COINage
- December 2006 issue of COINage
- Editor: Scott A. Travers, Antoinette Rahn
- Categories: Coins, Numismatics
- Frequency: Bi-Monthly
- Format: Magazine
- Publisher: Beckett Media
- Founded: 1964; 61 years ago
- Based in: Ventura, California
- Language: English
- Website: www.coinagemag.com
- ISSN: 0010-0455

= COINage =

American magazine

COINage, is a bi-monthly American special-interest magazine, targeting numismatists and coin investors. Behn-Miller Publications, Inc. - under the joint ownership of Gordon Behn and COINage editorial director James L. Miller - originally published the magazine on a quarterly basis. During that period it was based in Dallas, Texas. In 1965 the magazine moved to a bi-monthly publishing schedule, before moving to a monthly publishing schedule from 1966 until 2019.

COINage is a specialty publication catering to the numismatic market. It was acquired by Entrust Global Group (E.G.G.) in May 2014. It is published from Ventura, California.

== Content ==
COINage focuses primarily on American coins, although articles on paper money and non-American coins have appeared.

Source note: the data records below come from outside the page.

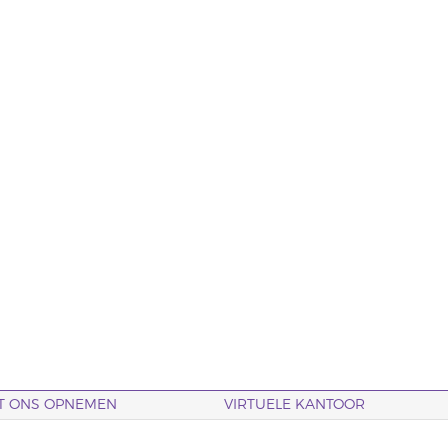
T ONS OPNEMEN
VIRTUELE KANTOOR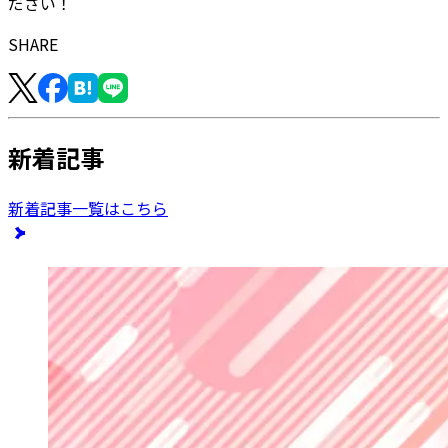
ださい！
SHARE
新着記事
新着記事一覧はこちら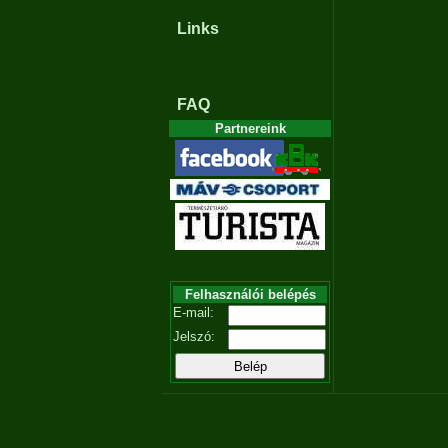
Links
FAQ
Partnereink
Felhasználói belépés
E-mail:
Jelszó: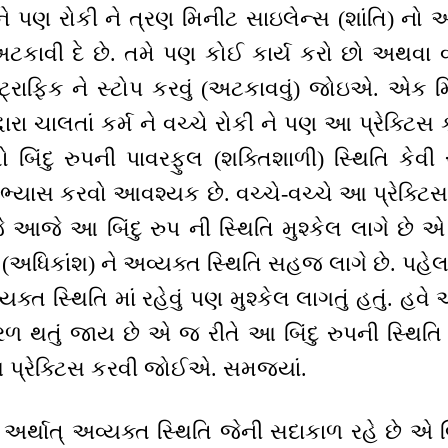
 ને પણ રોકી ને ત્રણ મિનીટ સાઇલેન્સ (શાંતિ) નો અ
ે અટકાવી દે છે. તમે પણ કોઈ કાર્ય કરો છો અથવા વ
 ટ્રાફિક ને સ્ટોપ કરવું (અટકાવવું) જોઇએ. એક 
 દ્વારા ચાલતાં કર્મ ને વચ્ચે રોકી ને પણ આ પ્રેક
તો બિંદુ રુપની પાવરફુલ (શક્તિશાળી) સ્થિતિ કેવી 
સ કરવો આવશ્યક છે. વચ્ચે-વચ્ચે આ પ્રેક્ટિસ પ
 જે આજે આ બિંદુ રુપ ની સ્થિતિ મુશ્કેલ લાગે 
(અધિકાંશ) ને અવ્યક્ત સ્થિતિ સહજ લાગે છે. પહેલા
્યક્ત સ્થિતિ માં રહેવું પણ મુશ્કેલ લાગતું હતું. હવે
ે સરળ થતું જાય છે એ જ રીતે આ બિંદુ રુપની સ્
્રેક્ટિસ કરવી જોઈએ. સમજ્યાં.
િ અર્થાત્ અવ્યક્ત સ્થિતિ જેની સદાકાળ રહે છે એ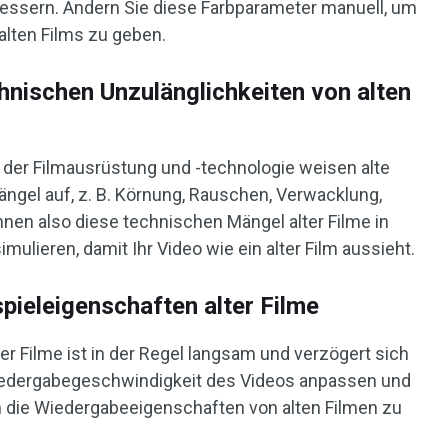
essern. Ändern Sie diese Farbparameter manuell, um
alten Films zu geben.
chnischen Unzulänglichkeiten von alten
der Filmausrüstung und -technologie weisen alte
Mängel auf, z. B. Körnung, Rauschen, Verwacklung,
nen also diese technischen Mängel alter Filme in
ulieren, damit Ihr Video wie ein alter Film aussieht.
spieleigenschaften alter Filme
r Filme ist in der Regel langsam und verzögert sich
Wiedergabegeschwindigkeit des Videos anpassen und
m die Wiedergabeeigenschaften von alten Filmen zu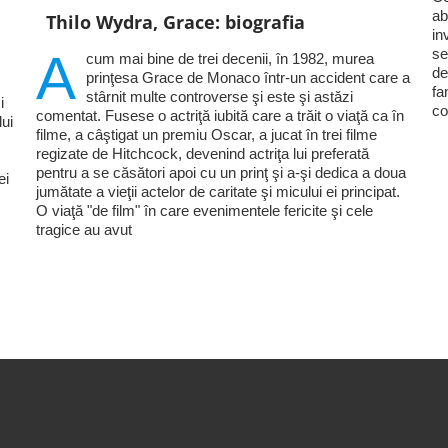
ab
Thilo Wydra, Grace: biografia
in
se
A
cum mai bine de trei decenii, în 1982, murea
de
prinţesa Grace de Monaco într-un accident care a
fa
stârnit multe controverse şi este şi astăzi
i
co
comentat. Fusese o actriţă iubită care a trăit o viaţă ca în
lui
filme, a câştigat un premiu Oscar, a jucat în trei filme
regizate de Hitchcock, devenind actriţa lui preferată
pentru a se căsători apoi cu un prinţ şi a-şi dedica a doua
ei
jumătate a vieţii actelor de caritate şi micului ei principat.
O viaţă "de film" în care evenimentele fericite şi cele
tragice au avut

Some of the topics covered in the magazine include:

- Numismatic history
- Coins minted in the US
- Bullion and precious metals
- Future production of coins and bullion, including commemoratives
- Upcoming relesses and events from the United States Mint

===Regular Columns===
In addition to the feature stories, each issue contains a variety of columns, including:

It's News to Me - An editorial column focusing on recent events on the Numismatic world

Market Report - Focusing on new and upcoming releases from the United States Mint

COINage Confidential - Interview series with numismatic businessmen and personalities, including coin shop owners, graders, and others

Investment Report - James Passin's bullion column

== History ==
COINage debuted with the Winter 1964 issue.

COINage has seen major changes in the frequency and format of publication in its more than half century existence. It changed ownership in May 2014 when it was acquired by E.G.G. Earlier. There was no regular editor-in-chief for this magazine as a matter of official policy to prevent any narrowing of focus. There are also digital copies available.

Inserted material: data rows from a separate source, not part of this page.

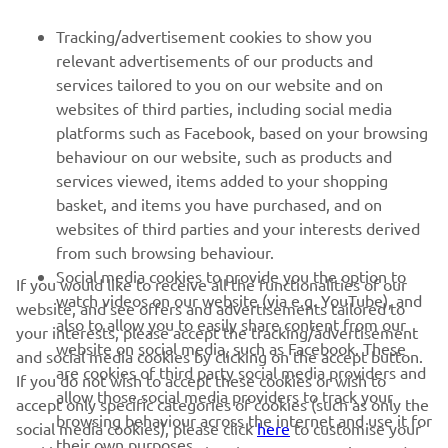
PENTRU BUSINESS
Tracking/advertisement cookies to show you
relevant advertisements of our products and
MAI MULTE YAMAHA
services tailored to you on our website and on
websites of third parties, including social media
platforms such as Facebook, based on your browsing
SUPORT
behaviour on our website, such as products and
services viewed, items added to your shopping
basket, and items you have purchased, and on
BULETIN INFORMATIV
websites of third parties and your interests derived
Fii primul care află despre cele mai recente oferte, evenimente
from such browsing behaviour.
speciale, lansări noi și multe altele.
Social media cookies to provide you the option to
If you would like to receive all the functionalities of our
watch videos on our website (via e.g. YouTube), and
website, and see offers and advertisements tailored to
also to allow you to easily share content from our
your interests, please accept the tracking/advertisement
website on social media, such as Facebook. These
and social media cookies by clicking on the accept button.
ABONARE
are cookies of third party social media providers and
If you do not wish to accept these cookies or wish to
allow those social media providers to track your
accept only specific categories of cookies (such as only the
browsing behaviour across the internet and use it for
Citiți Politica noastră de confidențialitate pentru a afla cum vă
social media cookies), please click
here
to customise your
their own purposes.
procesăm datele personale:
Politică de Confidențialitate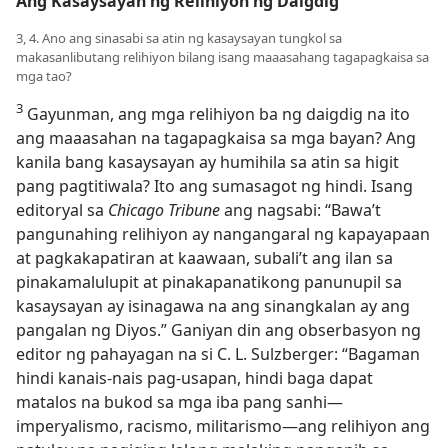
Ang Kasaysayan ng Relihiyon ng Daigdig
3, 4. Ano ang sinasabi sa atin ng kasaysayan tungkol sa
makasanlibutang relihiyon bilang isang maaasahang tagapagkaisa sa
mga tao?
3
Gayunman, ang mga relihiyon ba ng daigdig na ito
ang maaasahan na tagapagkaisa sa mga bayan? Ang
kanila bang kasaysayan ay humihila sa atin sa higit
pang pagtitiwala? Ito ang sumasagot ng hindi. Isang
editoryal sa
Chicago Tribune
ang nagsabi: “Bawa’t
pangunahing relihiyon ay nangangaral ng kapayapaan
at pagkakapatiran at kaawaan, subali’t ang ilan sa
pinakamalulupit at pinakapanatikong panunupil sa
kasaysayan ay isinagawa na ang sinangkalan ay ang
pangalan ng Diyos.” Ganiyan din ang obserbasyon ng
editor ng pahayagan na si C. L. Sulzberger: “Bagaman
hindi kanais-nais pag-usapan, hindi baga dapat
matalos na bukod sa mga iba pang sanhi—
imperyalismo, racismo, militarismo—ang relihiyon ang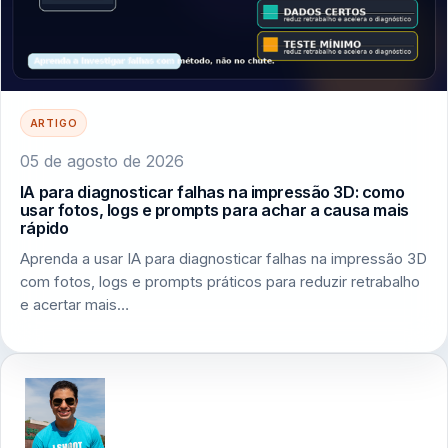
ARTIGO
05 de agosto de 2026
IA para diagnosticar falhas na impressão 3D: como
usar fotos, logs e prompts para achar a causa mais
rápido
Aprenda a usar IA para diagnosticar falhas na impressão 3D
com fotos, logs e prompts práticos para reduzir retrabalho
e acertar mais…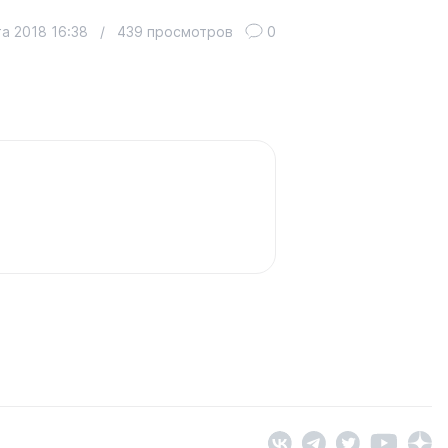
а 2018 16:38
/
439 просмотров
0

In October 2019, the magazine changed from a monthly publishing format to bi-monthly publishing.

== Distribution channels ==
The primary distribution channel is the official website. However, subscribers source new and old issues from sites like Amazon, magazines.com, and magzter.com. It is also sold at the periodicals section of Barnes & Noble. It has a Facebook page to connect to readers and potential subscribers.

The magazine is also distributed through specialty book stores and newsstands. Along with Coins, it was one of the top numismatic magazines by circulation, with 71,460 subscribers as of October 2009.

== Recognitions ==
It was the winner in 5 categories for the 2016 and in four categories for the 2017 Numismatic Literary Guild Awards.